Dataset entries:
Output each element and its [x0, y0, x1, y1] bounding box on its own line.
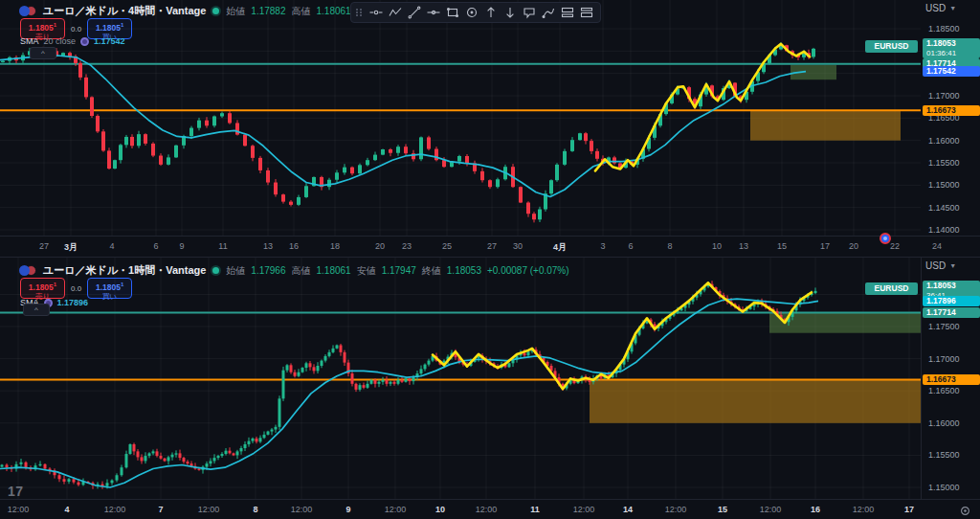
time-tick: 12:00: [844, 505, 882, 514]
low-value: 1.17947: [382, 265, 416, 276]
high-value: 1.18061: [317, 265, 351, 276]
time-tick: 12:00: [189, 505, 228, 514]
time-tick: 23: [388, 241, 426, 251]
price-tick: 1.17000: [928, 91, 960, 101]
time-tick: 30: [499, 241, 537, 251]
time-tick: 16: [796, 505, 835, 514]
price-tag: 1.17896: [923, 296, 980, 306]
symbol-title[interactable]: ユーロ／米ドル・1時間・Vantage: [43, 263, 206, 278]
time-tick: 7: [142, 505, 180, 514]
time-tick: 17: [890, 505, 928, 514]
high-label: 高値: [292, 5, 311, 18]
buy-button[interactable]: 1.18051 買い: [87, 278, 132, 299]
time-tick: 12:00: [282, 505, 321, 514]
indicator-value: 1.17542: [94, 36, 125, 46]
time-tick: 4: [48, 505, 86, 514]
long-position-tool-icon[interactable]: [558, 5, 576, 20]
rectangle-tool-icon[interactable]: [443, 5, 461, 20]
polyline-tool-icon[interactable]: [386, 5, 404, 20]
price-tick: 1.18500: [928, 24, 960, 34]
horizontal-line-tool-icon[interactable]: [424, 5, 442, 20]
eur-usd-pair-icon: [19, 265, 36, 277]
trendline-tool-icon[interactable]: [405, 5, 423, 20]
arrow-down-tool-icon[interactable]: [501, 5, 519, 20]
chart-panel-4h: 1.185001.170001.165001.160001.155001.150…: [0, 0, 980, 256]
callout-tool-icon[interactable]: [520, 5, 538, 20]
symbol-title[interactable]: ユーロ／米ドル・4時間・Vantage: [43, 4, 206, 18]
time-axis-1h[interactable]: 12:00412:00712:00812:00912:001012:001112…: [0, 499, 980, 519]
time-tick: 8: [236, 505, 275, 514]
price-tag: 1.17714: [923, 307, 980, 318]
tradingview-logo[interactable]: 17: [8, 484, 24, 499]
spread-value: 0.0: [71, 25, 81, 34]
price-tick: 1.15500: [928, 450, 960, 460]
time-tick: 12:00: [657, 505, 695, 514]
axis-currency-dropdown[interactable]: USD▼: [925, 260, 956, 271]
time-tick: 18: [316, 241, 354, 251]
drag-handle-icon[interactable]: [356, 9, 363, 16]
time-tick: 15: [763, 241, 801, 251]
indicator-name: SMA: [20, 36, 39, 46]
time-tick: 8: [651, 241, 689, 251]
symbol-price-label: EURUSD: [865, 282, 918, 295]
chevron-down-icon: ▼: [949, 5, 956, 11]
axis-currency-dropdown[interactable]: USD▼: [925, 3, 956, 13]
crosshair-tool-icon[interactable]: [367, 5, 385, 20]
market-open-dot-icon: [212, 267, 219, 274]
brush-tool-icon[interactable]: [539, 5, 557, 20]
change-value: +0.00087 (+0.07%): [487, 265, 569, 276]
collapse-legend-button[interactable]: ^: [30, 47, 56, 59]
time-tick: 14: [609, 505, 647, 514]
price-tick: 1.15500: [928, 158, 960, 168]
price-axis-1h[interactable]: 1.175001.170001.165001.160001.155001.150…: [921, 258, 980, 499]
price-tick: 1.14500: [928, 203, 960, 213]
indicator-badge-icon: [80, 37, 89, 46]
time-tick: 12:00: [376, 505, 414, 514]
short-position-tool-icon[interactable]: [577, 5, 595, 20]
time-tick: 4月: [541, 241, 579, 254]
price-tick: 1.14000: [928, 225, 960, 235]
price-tag: 1.1805301:36:41: [923, 38, 980, 58]
price-tick: 1.16500: [928, 386, 960, 395]
drawing-toolbar: [350, 2, 601, 23]
collapse-legend-button[interactable]: ^: [23, 304, 50, 316]
time-tick: 16: [275, 241, 313, 251]
time-tick: 24: [918, 241, 956, 251]
low-label: 安値: [357, 264, 376, 278]
price-tick: 1.15000: [928, 483, 960, 492]
price-tick: 1.17500: [928, 322, 960, 331]
chevron-down-icon: ▼: [949, 262, 956, 269]
high-label: 高値: [292, 264, 311, 278]
time-tick: 9: [329, 505, 368, 514]
indicator-value: 1.17896: [57, 298, 89, 307]
open-label: 始値: [226, 5, 245, 18]
economic-event-marker-icon[interactable]: [880, 233, 891, 244]
time-tick: 25: [428, 241, 466, 251]
time-tick: 20: [835, 241, 873, 251]
time-tick: 11: [516, 505, 554, 514]
price-tick: 1.15000: [928, 180, 960, 190]
indicator-legend-sma[interactable]: SMA 20 close 1.17542: [20, 36, 125, 46]
price-tag: 1.16673: [923, 374, 980, 385]
price-chart-canvas-4h[interactable]: [0, 0, 921, 236]
circle-tool-icon[interactable]: [462, 5, 480, 20]
arrow-up-tool-icon[interactable]: [481, 5, 500, 20]
time-axis-4h[interactable]: 273月4691113161820232527304月3681013151720…: [0, 236, 980, 256]
time-tick: 4: [93, 241, 131, 251]
spread-value: 0.0: [71, 284, 81, 293]
market-open-dot-icon: [212, 8, 219, 14]
axis-settings-gear-icon[interactable]: [959, 504, 971, 516]
time-tick: 11: [204, 241, 242, 251]
close-label: 終値: [422, 264, 441, 278]
price-tick: 1.16000: [928, 418, 960, 428]
price-chart-canvas-1h[interactable]: [0, 258, 921, 499]
eur-usd-pair-icon: [19, 6, 36, 17]
high-value: 1.18061: [317, 6, 351, 16]
time-tick: 10: [421, 505, 459, 514]
time-tick: 12:00: [751, 505, 790, 514]
time-tick: 15: [703, 505, 742, 514]
ohlc-row: 始値1.17966 高値1.18061 安値1.17947 終値1.18053 …: [226, 264, 568, 278]
chart-panel-1h: 1.175001.170001.165001.160001.155001.150…: [0, 257, 980, 519]
indicator-params: 20 close: [44, 36, 77, 46]
sell-button[interactable]: 1.18051 売り: [20, 278, 65, 299]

**Required work:** Excluding the pictures, reproduce every entry exactly as given.

**Result of the exercise:**
Output each element and its [x0, y0, x1, y1] bounding box on its own line.
time-tick: 12:00: [844, 505, 882, 514]
low-value: 1.17947: [382, 265, 416, 276]
high-value: 1.18061: [317, 265, 351, 276]
time-tick: 12:00: [189, 505, 228, 514]
time-tick: 23: [388, 241, 426, 251]
price-tick: 1.17000: [928, 91, 960, 101]
time-tick: 30: [499, 241, 537, 251]
time-tick: 16: [796, 505, 835, 514]
price-tag: 1.17896: [923, 296, 980, 306]
symbol-title[interactable]: ユーロ／米ドル・1時間・Vantage: [43, 263, 206, 278]
time-tick: 7: [142, 505, 180, 514]
time-tick: 17: [890, 505, 928, 514]
high-label: 高値: [292, 5, 311, 18]
buy-button[interactable]: 1.18051 買い: [87, 278, 132, 299]
time-tick: 12:00: [282, 505, 321, 514]
indicator-value: 1.17542: [94, 36, 125, 46]
time-tick: 4: [48, 505, 86, 514]
long-position-tool-icon[interactable]: [558, 5, 576, 20]
rectangle-tool-icon[interactable]: [443, 5, 461, 20]
polyline-tool-icon[interactable]: [386, 5, 404, 20]
price-tick: 1.18500: [928, 24, 960, 34]
horizontal-line-tool-icon[interactable]: [424, 5, 442, 20]
eur-usd-pair-icon: [19, 265, 36, 277]
trendline-tool-icon[interactable]: [405, 5, 423, 20]
arrow-down-tool-icon[interactable]: [501, 5, 519, 20]
chart-panel-4h: 1.185001.170001.165001.160001.155001.150…: [0, 0, 980, 256]
callout-tool-icon[interactable]: [520, 5, 538, 20]
symbol-title[interactable]: ユーロ／米ドル・4時間・Vantage: [43, 4, 206, 18]
time-axis-1h[interactable]: 12:00412:00712:00812:00912:001012:001112…: [0, 499, 980, 519]
time-tick: 8: [236, 505, 275, 514]
price-tag: 1.17714: [923, 307, 980, 318]
tradingview-logo[interactable]: 17: [8, 484, 24, 499]
spread-value: 0.0: [71, 25, 81, 34]
price-tick: 1.15500: [928, 450, 960, 460]
time-tick: 12:00: [657, 505, 695, 514]
axis-currency-dropdown[interactable]: USD▼: [925, 260, 956, 271]
time-tick: 18: [316, 241, 354, 251]
drag-handle-icon[interactable]: [356, 9, 363, 16]
time-tick: 15: [763, 241, 801, 251]
indicator-name: SMA: [20, 36, 39, 46]
time-tick: 8: [651, 241, 689, 251]
symbol-price-label: EURUSD: [865, 282, 918, 295]
chevron-down-icon: ▼: [949, 5, 956, 11]
axis-currency-dropdown[interactable]: USD▼: [925, 3, 956, 13]
crosshair-tool-icon[interactable]: [367, 5, 385, 20]
market-open-dot-icon: [212, 267, 219, 274]
brush-tool-icon[interactable]: [539, 5, 557, 20]
change-value: +0.00087 (+0.07%): [487, 265, 569, 276]
collapse-legend-button[interactable]: ^: [30, 47, 56, 59]
time-tick: 14: [609, 505, 647, 514]
price-tick: 1.15500: [928, 158, 960, 168]
price-axis-1h[interactable]: 1.175001.170001.165001.160001.155001.150…: [921, 258, 980, 499]
price-tick: 1.14500: [928, 203, 960, 213]
indicator-badge-icon: [80, 37, 89, 46]
time-tick: 12:00: [376, 505, 414, 514]
short-position-tool-icon[interactable]: [577, 5, 595, 20]
time-tick: 4月: [541, 241, 579, 254]
price-tick: 1.14000: [928, 225, 960, 235]
price-tag: 1.1805301:36:41: [923, 38, 980, 58]
price-tick: 1.16500: [928, 386, 960, 395]
drawing-toolbar: [350, 2, 601, 23]
collapse-legend-button[interactable]: ^: [23, 304, 50, 316]
time-tick: 16: [275, 241, 313, 251]
time-tick: 24: [918, 241, 956, 251]
low-label: 安値: [357, 264, 376, 278]
price-tick: 1.15000: [928, 483, 960, 492]
price-tick: 1.17500: [928, 322, 960, 331]
chevron-down-icon: ▼: [949, 262, 956, 269]
high-label: 高値: [292, 264, 311, 278]
time-tick: 9: [329, 505, 368, 514]
indicator-value: 1.17896: [57, 298, 89, 307]
open-label: 始値: [226, 5, 245, 18]
economic-event-marker-icon[interactable]: [880, 233, 891, 244]
time-tick: 25: [428, 241, 466, 251]
time-tick: 20: [835, 241, 873, 251]
time-tick: 11: [516, 505, 554, 514]
price-tick: 1.15000: [928, 180, 960, 190]
indicator-legend-sma[interactable]: SMA 20 close 1.17542: [20, 36, 125, 46]
price-tag: 1.16673: [923, 374, 980, 385]
price-chart-canvas-4h[interactable]: [0, 0, 921, 236]
circle-tool-icon[interactable]: [462, 5, 480, 20]
arrow-up-tool-icon[interactable]: [481, 5, 500, 20]
time-axis-4h[interactable]: 273月4691113161820232527304月3681013151720…: [0, 236, 980, 256]
time-tick: 4: [93, 241, 131, 251]
spread-value: 0.0: [71, 284, 81, 293]
market-open-dot-icon: [212, 8, 219, 14]
axis-settings-gear-icon[interactable]: [959, 504, 971, 516]
time-tick: 11: [204, 241, 242, 251]
close-label: 終値: [422, 264, 441, 278]
price-tick: 1.16000: [928, 418, 960, 428]
price-chart-canvas-1h[interactable]: [0, 258, 921, 499]
eur-usd-pair-icon: [19, 6, 36, 17]
high-value: 1.18061: [317, 6, 351, 16]
time-tick: 10: [421, 505, 459, 514]
time-tick: 12:00: [751, 505, 790, 514]
time-tick: 15: [703, 505, 742, 514]
ohlc-row: 始値1.17966 高値1.18061 安値1.17947 終値1.18053 …: [226, 264, 568, 278]
chart-panel-1h: 1.175001.170001.165001.160001.155001.150…: [0, 257, 980, 519]
indicator-params: 20 close: [44, 36, 77, 46]
sell-button[interactable]: 1.18051 売り: [20, 278, 65, 299]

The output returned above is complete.